• [Aim of the task]
Output the records precisely as they stand. Pictures are to be skipped.

• [Entries supplied]
·····

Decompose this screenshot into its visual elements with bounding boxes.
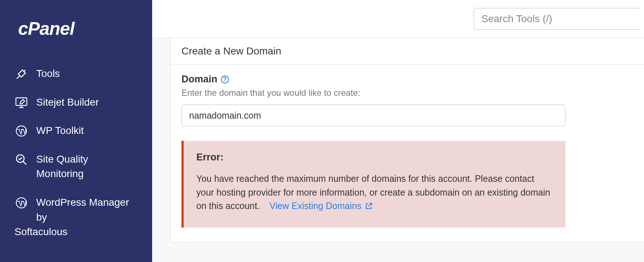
monitor-edit-icon <box>14 96 28 110</box>
brand-logo: cPanel <box>18 18 138 39</box>
sidebar-item-label: Tools <box>36 66 60 81</box>
help-icon[interactable]: ? <box>221 75 229 83</box>
domain-input[interactable] <box>181 105 565 126</box>
external-link-icon <box>364 202 373 210</box>
sidebar-item-label: WP Toolkit <box>36 123 84 138</box>
alert-link-text: View Existing Domains <box>269 199 361 213</box>
view-domains-link[interactable]: View Existing Domains <box>269 199 373 213</box>
domain-label-row: Domain ? <box>181 74 633 85</box>
wordpress-icon <box>14 196 28 210</box>
sidebar-item-label: WordPress Manager by Softaculous WordPre… <box>36 195 138 240</box>
sidebar-item-sitejet[interactable]: Sitejet Builder <box>14 95 138 110</box>
alert-title: Error: <box>196 152 553 163</box>
main-area: Create a New Domain Domain ? Enter the d… <box>152 0 644 262</box>
svg-point-3 <box>16 198 26 208</box>
create-domain-panel: Create a New Domain Domain ? Enter the d… <box>170 38 644 242</box>
sidebar-item-tools[interactable]: Tools <box>14 66 138 81</box>
magnify-check-icon <box>14 153 28 167</box>
domain-label: Domain <box>181 74 217 85</box>
tools-icon <box>14 67 28 81</box>
error-alert: Error: You have reached the maximum numb… <box>181 141 565 228</box>
domain-hint: Enter the domain that you would like to … <box>181 88 633 98</box>
sidebar-item-sitequality[interactable]: Site Quality Monitoring <box>14 152 138 181</box>
sidebar: cPanel Tools Sitejet Builder WP Toolkit <box>0 0 152 262</box>
alert-message: You have reached the maximum number of d… <box>196 173 550 211</box>
alert-body: You have reached the maximum number of d… <box>196 172 553 213</box>
sidebar-item-label: Sitejet Builder <box>36 95 99 110</box>
search-input[interactable] <box>474 8 640 30</box>
panel-body: Domain ? Enter the domain that you would… <box>171 64 644 242</box>
sidebar-item-label: Site Quality Monitoring <box>36 152 138 181</box>
sidebar-item-wptoolkit[interactable]: WP Toolkit <box>14 123 138 138</box>
panel-title: Create a New Domain <box>171 38 644 64</box>
wordpress-icon <box>14 124 28 138</box>
svg-point-1 <box>16 126 26 136</box>
content: Create a New Domain Domain ? Enter the d… <box>152 38 644 262</box>
sidebar-item-wpmanager[interactable]: WordPress Manager by Softaculous WordPre… <box>14 195 138 240</box>
topbar <box>152 0 644 38</box>
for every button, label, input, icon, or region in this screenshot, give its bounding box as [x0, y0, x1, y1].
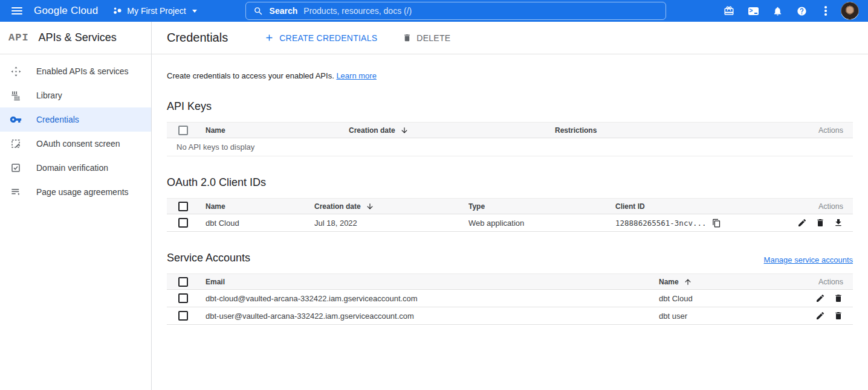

·····

• [Reply]
Decompose this screenshot into its visual elements with bounding boxes.
monitor-edit-icon <box>14 96 28 110</box>
brand-logo: cPanel <box>18 18 138 39</box>
sidebar-item-label: Tools <box>36 66 60 81</box>
help-icon[interactable]: ? <box>221 75 229 83</box>
domain-input[interactable] <box>181 105 565 126</box>
external-link-icon <box>364 202 373 210</box>
sidebar-item-label: WP Toolkit <box>36 123 84 138</box>
alert-link-text: View Existing Domains <box>269 199 361 213</box>
view-domains-link[interactable]: View Existing Domains <box>269 199 373 213</box>
domain-label-row: Domain ? <box>181 74 633 85</box>
wordpress-icon <box>14 196 28 210</box>
sidebar-item-label: WordPress Manager by Softaculous WordPre… <box>36 195 138 240</box>
sidebar-item-sitejet[interactable]: Sitejet Builder <box>14 95 138 110</box>
alert-title: Error: <box>196 152 553 163</box>
main-area: Create a New Domain Domain ? Enter the d… <box>152 0 644 262</box>
svg-point-3 <box>16 198 26 208</box>
create-domain-panel: Create a New Domain Domain ? Enter the d… <box>170 38 644 242</box>
sidebar-item-tools[interactable]: Tools <box>14 66 138 81</box>
magnify-check-icon <box>14 153 28 167</box>
domain-label: Domain <box>181 74 217 85</box>
tools-icon <box>14 67 28 81</box>
error-alert: Error: You have reached the maximum numb… <box>181 141 565 228</box>
domain-hint: Enter the domain that you would like to … <box>181 88 633 98</box>
sidebar-item-sitequality[interactable]: Site Quality Monitoring <box>14 152 138 181</box>
sidebar: cPanel Tools Sitejet Builder WP Toolkit <box>0 0 152 262</box>
alert-message: You have reached the maximum number of d… <box>196 173 550 211</box>
alert-body: You have reached the maximum number of d… <box>196 172 553 213</box>
sidebar-item-label: Sitejet Builder <box>36 95 99 110</box>
search-input[interactable] <box>474 8 640 30</box>
panel-body: Domain ? Enter the domain that you would… <box>171 64 644 242</box>
sidebar-item-label: Site Quality Monitoring <box>36 152 138 181</box>
sidebar-item-wptoolkit[interactable]: WP Toolkit <box>14 123 138 138</box>
panel-title: Create a New Domain <box>171 38 644 64</box>
wordpress-icon <box>14 124 28 138</box>
svg-point-1 <box>16 126 26 136</box>
content: Create a New Domain Domain ? Enter the d… <box>152 38 644 262</box>
sidebar-item-wpmanager[interactable]: WordPress Manager by Softaculous WordPre… <box>14 195 138 240</box>
topbar <box>152 0 644 38</box>
for every button, label, input, icon, or region in this screenshot, give its bounding box as [x0, y0, x1, y1].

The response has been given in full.